Wales announces fall in breast cancer deaths

In collaboration with the Press Association

The number of deaths from breast cancer in Wales has fallen from 39 per cent of breast cancer patients in 1993 to 27 per cent in 2007.

The figures were released by the Welsh Cancer Intelligence and Surveillance Unit (WCISU) to coincide with the 20th anniversary of the launch of Breast Test Wales, the country's breast screening service.

They also reveal that the number of deaths from breast cancer fell by nearly two per cent in 2007 alone.

Dr Hilary Fielder, director of screening services in Wales, said that he was "delighted" by the drop in deaths from the disease.

"Since we started providing breast screening services 20 years ago, we have worked hard to ensure that more cases of breast cancer are diagnosed and treated earlier - and we are delighted to see that the data shows this."

Breast Test Wales has conducted 1,388,684 screening tests since it was launched.

Around 150,000 women are screened every year and around one third of the 2,500 women who are diagnosed with breast cancer in Wales each year are picked up by the screening process.

Nancy Nicholas is just one of the many women whose lives may have been saved by the screening service in Wales.

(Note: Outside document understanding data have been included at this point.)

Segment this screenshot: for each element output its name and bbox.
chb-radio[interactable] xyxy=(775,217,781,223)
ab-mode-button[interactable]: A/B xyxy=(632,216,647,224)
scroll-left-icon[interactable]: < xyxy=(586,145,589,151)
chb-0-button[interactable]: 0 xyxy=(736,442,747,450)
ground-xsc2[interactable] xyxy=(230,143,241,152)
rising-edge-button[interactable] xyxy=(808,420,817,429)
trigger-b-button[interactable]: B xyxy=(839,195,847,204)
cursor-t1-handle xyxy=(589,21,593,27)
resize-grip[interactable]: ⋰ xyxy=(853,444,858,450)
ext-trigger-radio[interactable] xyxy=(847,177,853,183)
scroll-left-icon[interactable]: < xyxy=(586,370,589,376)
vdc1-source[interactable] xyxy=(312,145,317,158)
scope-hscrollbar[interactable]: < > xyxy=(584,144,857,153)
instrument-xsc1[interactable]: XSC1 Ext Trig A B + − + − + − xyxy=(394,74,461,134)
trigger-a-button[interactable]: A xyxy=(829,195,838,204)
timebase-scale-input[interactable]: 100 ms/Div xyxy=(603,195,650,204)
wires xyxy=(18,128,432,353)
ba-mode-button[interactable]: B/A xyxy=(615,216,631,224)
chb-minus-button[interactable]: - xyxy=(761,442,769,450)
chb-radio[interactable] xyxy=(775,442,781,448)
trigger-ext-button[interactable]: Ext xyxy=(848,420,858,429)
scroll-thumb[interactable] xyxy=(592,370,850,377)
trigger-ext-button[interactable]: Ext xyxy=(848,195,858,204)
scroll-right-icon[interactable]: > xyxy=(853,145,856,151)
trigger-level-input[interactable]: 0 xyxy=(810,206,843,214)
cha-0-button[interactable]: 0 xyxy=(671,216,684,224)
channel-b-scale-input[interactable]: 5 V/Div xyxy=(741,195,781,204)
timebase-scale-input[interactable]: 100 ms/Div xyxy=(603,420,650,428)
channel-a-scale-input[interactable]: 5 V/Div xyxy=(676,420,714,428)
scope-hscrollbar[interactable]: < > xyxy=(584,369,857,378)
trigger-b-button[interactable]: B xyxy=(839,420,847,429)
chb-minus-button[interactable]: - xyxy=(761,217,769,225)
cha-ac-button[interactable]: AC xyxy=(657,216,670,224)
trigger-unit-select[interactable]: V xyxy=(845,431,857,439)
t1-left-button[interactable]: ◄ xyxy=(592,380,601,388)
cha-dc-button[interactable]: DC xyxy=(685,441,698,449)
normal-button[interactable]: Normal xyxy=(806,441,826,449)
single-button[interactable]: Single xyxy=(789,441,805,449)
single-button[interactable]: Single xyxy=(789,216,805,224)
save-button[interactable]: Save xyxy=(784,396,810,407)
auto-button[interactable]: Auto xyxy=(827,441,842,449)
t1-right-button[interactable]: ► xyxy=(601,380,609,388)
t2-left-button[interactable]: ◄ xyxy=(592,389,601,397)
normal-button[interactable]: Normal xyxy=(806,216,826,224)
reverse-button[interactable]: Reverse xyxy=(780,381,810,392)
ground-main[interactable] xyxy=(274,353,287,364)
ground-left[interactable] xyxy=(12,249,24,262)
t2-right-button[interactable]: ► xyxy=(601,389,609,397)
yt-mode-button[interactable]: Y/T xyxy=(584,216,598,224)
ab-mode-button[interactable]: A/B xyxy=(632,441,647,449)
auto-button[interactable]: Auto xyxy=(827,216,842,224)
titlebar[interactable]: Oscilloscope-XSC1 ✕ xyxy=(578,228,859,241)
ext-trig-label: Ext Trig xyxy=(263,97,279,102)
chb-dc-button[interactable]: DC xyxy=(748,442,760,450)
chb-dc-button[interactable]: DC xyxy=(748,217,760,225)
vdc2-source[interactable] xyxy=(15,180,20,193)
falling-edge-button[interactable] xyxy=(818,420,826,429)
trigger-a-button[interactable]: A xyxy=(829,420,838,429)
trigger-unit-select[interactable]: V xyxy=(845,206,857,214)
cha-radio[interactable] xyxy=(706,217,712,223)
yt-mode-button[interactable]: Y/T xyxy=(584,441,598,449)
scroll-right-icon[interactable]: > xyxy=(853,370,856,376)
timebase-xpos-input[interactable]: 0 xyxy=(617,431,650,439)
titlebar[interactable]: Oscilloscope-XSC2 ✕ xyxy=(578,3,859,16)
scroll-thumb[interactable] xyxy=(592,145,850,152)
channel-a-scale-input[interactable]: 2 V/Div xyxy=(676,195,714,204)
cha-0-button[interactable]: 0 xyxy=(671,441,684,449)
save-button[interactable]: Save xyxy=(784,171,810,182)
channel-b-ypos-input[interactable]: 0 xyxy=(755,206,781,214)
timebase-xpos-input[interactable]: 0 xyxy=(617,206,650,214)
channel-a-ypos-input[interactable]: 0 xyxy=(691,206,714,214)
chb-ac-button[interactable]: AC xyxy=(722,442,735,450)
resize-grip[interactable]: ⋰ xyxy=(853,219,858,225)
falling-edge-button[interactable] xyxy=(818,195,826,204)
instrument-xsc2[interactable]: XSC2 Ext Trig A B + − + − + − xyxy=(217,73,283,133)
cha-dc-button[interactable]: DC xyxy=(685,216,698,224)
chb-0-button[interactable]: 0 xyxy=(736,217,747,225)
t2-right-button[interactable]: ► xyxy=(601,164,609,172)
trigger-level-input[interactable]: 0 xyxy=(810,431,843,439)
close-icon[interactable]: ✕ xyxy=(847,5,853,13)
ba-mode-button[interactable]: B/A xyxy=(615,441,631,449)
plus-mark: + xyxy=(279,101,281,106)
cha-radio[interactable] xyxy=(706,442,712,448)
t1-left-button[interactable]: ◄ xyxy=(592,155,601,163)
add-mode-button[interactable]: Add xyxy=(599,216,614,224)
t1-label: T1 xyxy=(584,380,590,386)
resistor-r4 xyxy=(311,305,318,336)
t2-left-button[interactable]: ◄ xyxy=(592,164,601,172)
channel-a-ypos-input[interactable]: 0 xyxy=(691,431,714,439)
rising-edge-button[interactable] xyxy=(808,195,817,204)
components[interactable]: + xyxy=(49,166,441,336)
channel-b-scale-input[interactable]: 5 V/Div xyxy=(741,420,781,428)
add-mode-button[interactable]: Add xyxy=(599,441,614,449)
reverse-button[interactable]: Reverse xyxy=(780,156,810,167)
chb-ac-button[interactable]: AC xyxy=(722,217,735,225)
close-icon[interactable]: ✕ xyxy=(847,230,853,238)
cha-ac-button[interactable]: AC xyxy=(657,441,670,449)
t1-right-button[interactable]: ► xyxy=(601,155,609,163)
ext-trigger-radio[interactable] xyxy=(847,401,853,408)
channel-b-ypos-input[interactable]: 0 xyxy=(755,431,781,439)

She revealed: "I went to my routine scan with Breast Test Wales and it was found that I had breast cancer. Because it was detected early I was treated quickly and I am now in recovery.

"I am very grateful that the scan detected my cancer and would urge others to utilise the excellent screening services. The screening took no time at all and has saved my life."

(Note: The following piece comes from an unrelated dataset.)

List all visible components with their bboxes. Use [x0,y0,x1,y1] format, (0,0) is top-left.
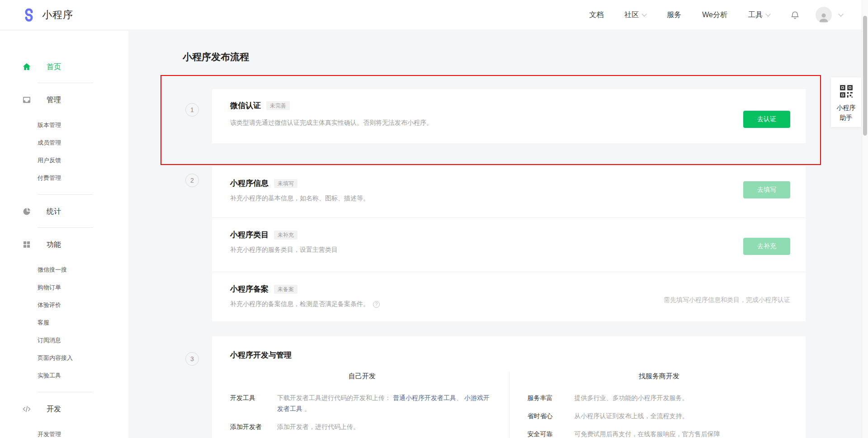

Catherine Thomson, head of statistical information at Cancer Research UK, said that the figures were "extremely welcome news".

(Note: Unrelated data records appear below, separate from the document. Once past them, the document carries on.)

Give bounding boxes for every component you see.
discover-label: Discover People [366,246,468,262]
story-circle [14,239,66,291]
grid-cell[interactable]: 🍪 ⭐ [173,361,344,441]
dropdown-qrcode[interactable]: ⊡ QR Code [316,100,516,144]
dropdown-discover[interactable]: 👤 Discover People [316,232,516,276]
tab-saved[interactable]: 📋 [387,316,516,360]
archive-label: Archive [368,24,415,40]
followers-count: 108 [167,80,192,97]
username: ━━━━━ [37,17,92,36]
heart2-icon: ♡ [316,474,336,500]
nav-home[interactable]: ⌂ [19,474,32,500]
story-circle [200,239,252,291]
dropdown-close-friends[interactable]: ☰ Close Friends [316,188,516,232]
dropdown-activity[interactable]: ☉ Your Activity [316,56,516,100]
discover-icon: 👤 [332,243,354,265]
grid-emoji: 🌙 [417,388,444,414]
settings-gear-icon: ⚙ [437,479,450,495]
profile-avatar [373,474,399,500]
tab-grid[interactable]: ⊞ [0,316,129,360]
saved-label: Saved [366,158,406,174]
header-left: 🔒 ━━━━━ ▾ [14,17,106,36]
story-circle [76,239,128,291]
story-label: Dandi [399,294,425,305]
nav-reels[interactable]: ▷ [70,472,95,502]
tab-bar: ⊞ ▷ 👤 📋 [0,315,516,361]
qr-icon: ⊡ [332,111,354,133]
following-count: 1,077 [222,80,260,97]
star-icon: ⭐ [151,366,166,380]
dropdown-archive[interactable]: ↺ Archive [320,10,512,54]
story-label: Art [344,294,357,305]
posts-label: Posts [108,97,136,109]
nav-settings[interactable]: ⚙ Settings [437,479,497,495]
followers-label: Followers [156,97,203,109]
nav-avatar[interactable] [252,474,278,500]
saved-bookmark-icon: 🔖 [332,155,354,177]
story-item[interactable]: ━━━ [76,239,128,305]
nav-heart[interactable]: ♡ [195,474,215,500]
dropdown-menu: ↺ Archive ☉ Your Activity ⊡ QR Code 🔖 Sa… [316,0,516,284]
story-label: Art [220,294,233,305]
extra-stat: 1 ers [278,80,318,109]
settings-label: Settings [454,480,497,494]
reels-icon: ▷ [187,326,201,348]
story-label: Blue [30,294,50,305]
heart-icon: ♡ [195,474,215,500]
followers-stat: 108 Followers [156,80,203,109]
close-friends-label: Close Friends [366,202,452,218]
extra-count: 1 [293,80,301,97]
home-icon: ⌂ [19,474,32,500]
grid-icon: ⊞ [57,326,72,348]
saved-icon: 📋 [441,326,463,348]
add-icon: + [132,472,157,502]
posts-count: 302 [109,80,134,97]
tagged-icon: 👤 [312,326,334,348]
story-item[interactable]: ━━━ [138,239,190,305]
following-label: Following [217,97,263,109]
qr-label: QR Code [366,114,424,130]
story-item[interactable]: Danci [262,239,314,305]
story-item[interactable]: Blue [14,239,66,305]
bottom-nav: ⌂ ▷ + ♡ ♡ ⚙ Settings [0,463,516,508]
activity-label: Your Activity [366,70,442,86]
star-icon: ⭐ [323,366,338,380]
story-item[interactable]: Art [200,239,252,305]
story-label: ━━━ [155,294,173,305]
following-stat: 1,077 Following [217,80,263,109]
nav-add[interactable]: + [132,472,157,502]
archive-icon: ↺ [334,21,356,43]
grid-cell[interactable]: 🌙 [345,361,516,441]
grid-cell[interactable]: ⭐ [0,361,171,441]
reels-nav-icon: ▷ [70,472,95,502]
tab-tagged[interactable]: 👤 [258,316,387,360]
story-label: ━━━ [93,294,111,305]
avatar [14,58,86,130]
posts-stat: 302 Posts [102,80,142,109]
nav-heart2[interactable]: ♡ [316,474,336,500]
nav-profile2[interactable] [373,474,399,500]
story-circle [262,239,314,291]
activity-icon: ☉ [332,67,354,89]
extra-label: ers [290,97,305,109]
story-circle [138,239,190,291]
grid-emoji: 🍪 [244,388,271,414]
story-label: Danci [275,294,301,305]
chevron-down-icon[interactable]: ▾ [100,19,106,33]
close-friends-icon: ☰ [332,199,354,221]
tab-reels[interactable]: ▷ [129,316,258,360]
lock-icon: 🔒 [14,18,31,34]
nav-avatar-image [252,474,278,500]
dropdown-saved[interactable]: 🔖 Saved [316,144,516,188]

"Thanks to improvements in early diagnosis, the success of the screening programme and better

treatments, death rates from breast cancer have fallen by almost 17 per cent across the UK in the last ten years," Ms Thomson revealed.

"But it's vital that we're not complacent. Monitoring and improving the screening programme needs to continue to ensure it meets the needs of the UK population - particularly as more women are living longer and the older a woman is the greater her risk of breast cancer."

Women in Wales will soon benefit from an even more modern screening service thanks to a £15 million investment from the Welsh Assembly Government.

The money is being used to modernise equipment so that Breast Test Wales can use the latest digital screening, imaging and storage technology, enabling faster and better processing and analysis of images.